A complete answer includes every line below with the word "afiliado".
(Available records begins)
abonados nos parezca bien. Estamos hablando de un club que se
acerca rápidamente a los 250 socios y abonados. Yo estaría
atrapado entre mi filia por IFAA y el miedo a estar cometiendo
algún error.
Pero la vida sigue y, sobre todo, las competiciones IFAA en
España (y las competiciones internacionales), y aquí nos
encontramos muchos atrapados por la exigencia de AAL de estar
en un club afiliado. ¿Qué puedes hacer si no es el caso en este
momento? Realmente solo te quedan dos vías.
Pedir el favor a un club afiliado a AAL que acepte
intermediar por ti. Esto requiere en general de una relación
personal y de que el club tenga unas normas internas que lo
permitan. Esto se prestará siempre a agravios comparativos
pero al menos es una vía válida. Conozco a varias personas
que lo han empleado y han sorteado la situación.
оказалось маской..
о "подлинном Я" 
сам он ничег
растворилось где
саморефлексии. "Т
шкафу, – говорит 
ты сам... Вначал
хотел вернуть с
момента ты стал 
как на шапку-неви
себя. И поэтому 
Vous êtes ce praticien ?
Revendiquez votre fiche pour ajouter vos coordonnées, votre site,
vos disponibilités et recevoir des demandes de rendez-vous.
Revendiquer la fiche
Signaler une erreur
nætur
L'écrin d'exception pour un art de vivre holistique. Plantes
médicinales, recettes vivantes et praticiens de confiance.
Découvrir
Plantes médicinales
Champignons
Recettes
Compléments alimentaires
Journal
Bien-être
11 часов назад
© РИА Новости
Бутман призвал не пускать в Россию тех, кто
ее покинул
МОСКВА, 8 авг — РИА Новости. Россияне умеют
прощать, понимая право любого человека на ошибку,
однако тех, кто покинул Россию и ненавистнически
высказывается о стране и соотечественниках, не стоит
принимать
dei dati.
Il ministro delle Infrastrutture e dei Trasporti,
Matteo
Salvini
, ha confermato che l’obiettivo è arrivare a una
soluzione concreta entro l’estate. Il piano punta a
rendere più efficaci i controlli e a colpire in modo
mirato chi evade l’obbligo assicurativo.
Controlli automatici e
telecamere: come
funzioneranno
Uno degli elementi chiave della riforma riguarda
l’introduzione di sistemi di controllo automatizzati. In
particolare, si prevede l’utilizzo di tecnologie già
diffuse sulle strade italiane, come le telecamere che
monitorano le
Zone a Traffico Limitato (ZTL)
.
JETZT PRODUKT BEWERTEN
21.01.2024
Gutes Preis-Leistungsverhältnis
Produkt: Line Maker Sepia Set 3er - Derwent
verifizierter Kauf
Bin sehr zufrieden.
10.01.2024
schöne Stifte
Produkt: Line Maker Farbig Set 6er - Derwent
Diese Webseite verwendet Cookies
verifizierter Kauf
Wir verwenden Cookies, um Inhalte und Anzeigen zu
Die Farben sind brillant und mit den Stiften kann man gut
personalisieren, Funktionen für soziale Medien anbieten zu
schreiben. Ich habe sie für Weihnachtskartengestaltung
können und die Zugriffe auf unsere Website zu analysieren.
(Available records ends)
▸ **Reply to the exercise**
en un club afiliado. ¿Qué puedes hacer si no es el caso en este
Pedir el favor a un club afiliado a AAL que acepte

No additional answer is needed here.